___ INPUT MATERIAL
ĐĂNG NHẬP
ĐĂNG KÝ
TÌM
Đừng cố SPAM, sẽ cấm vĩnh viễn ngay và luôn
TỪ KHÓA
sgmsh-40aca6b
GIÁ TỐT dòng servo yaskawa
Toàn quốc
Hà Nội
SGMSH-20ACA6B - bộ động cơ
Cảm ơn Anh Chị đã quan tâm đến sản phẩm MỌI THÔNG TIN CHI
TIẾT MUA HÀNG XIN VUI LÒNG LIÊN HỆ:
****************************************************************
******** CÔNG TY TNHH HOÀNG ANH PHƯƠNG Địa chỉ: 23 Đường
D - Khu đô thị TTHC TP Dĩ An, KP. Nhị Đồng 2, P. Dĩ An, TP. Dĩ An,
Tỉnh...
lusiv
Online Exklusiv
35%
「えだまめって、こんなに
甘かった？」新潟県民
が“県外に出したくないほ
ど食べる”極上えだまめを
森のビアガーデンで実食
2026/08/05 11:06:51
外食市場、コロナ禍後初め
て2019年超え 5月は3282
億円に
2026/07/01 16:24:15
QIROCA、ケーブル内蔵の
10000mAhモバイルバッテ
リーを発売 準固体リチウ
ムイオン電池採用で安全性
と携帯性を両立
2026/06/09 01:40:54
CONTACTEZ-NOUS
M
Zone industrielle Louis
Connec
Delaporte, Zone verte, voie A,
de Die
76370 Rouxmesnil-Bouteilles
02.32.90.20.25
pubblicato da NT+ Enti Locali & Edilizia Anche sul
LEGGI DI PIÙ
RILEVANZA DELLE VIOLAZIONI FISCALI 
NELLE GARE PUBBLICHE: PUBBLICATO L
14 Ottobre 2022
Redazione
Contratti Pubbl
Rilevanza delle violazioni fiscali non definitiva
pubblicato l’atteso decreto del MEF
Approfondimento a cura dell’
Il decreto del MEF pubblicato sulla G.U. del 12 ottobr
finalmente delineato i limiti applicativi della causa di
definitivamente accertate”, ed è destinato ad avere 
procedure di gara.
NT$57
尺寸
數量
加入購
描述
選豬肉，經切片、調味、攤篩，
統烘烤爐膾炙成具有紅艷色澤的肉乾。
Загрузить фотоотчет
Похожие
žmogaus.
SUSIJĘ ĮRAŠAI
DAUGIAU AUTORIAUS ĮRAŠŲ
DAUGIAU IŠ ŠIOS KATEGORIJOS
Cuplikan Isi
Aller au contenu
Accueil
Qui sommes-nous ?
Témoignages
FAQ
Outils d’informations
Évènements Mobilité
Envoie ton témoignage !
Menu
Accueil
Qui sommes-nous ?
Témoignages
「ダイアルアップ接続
______
The first line of the entries, the line with "Online Exklusiv", and every line between them should be retyped exactly, and nothing else.

ANSWER FOR THIS EXERCISE:
ĐĂNG NHẬP
ĐĂNG KÝ
TÌM
Đừng cố SPAM, sẽ cấm vĩnh viễn ngay và luôn
TỪ KHÓA
sgmsh-40aca6b
GIÁ TỐT dòng servo yaskawa
Toàn quốc
Hà Nội
SGMSH-20ACA6B - bộ động cơ
Cảm ơn Anh Chị đã quan tâm đến sản phẩm MỌI THÔNG TIN CHI
TIẾT MUA HÀNG XIN VUI LÒNG LIÊN HỆ:
****************************************************************
******** CÔNG TY TNHH HOÀNG ANH PHƯƠNG Địa chỉ: 23 Đường
D - Khu đô thị TTHC TP Dĩ An, KP. Nhị Đồng 2, P. Dĩ An, TP. Dĩ An,
Tỉnh...
lusiv
Online Exklusiv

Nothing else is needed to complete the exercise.